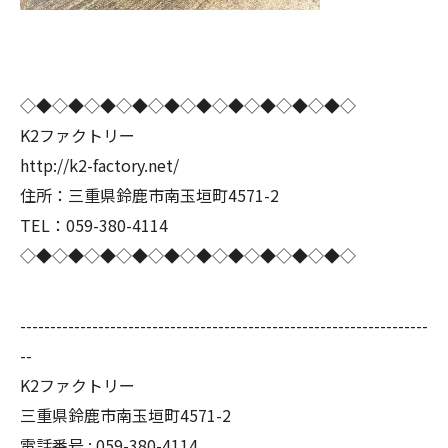
◇◆◇◆◇◆◇◆◇◆◇◆◇◆◇◆◇◆◇◆◇
K2ファクトリー
http://k2-factory.net/
住所：三重県鈴鹿市南玉垣町4571-2
TEL：059-380-4114
◇◆◇◆◇◆◇◆◇◆◇◆◇◆◇◆◇◆◇◆◇
--------------------------------------------------------------------
--
K2ファクトリー
三重県鈴鹿市南玉垣町4571-2
電話番号 :
059-380-4114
──────────
=== Exercise details ===
Please repeat all of the entries above word for word, but drop any pictures.

=== Written answer ===
◇◆◇◆◇◆◇◆◇◆◇◆◇◆◇◆◇◆◇◆◇
K2ファクトリー
http://k2-factory.net/
住所：三重県鈴鹿市南玉垣町4571-2
TEL：059-380-4114
◇◆◇◆◇◆◇◆◇◆◇◆◇◆◇◆◇◆◇◆◇
--------------------------------------------------------------------
--
K2ファクトリー
三重県鈴鹿市南玉垣町4571-2
電話番号 :
059-380-4114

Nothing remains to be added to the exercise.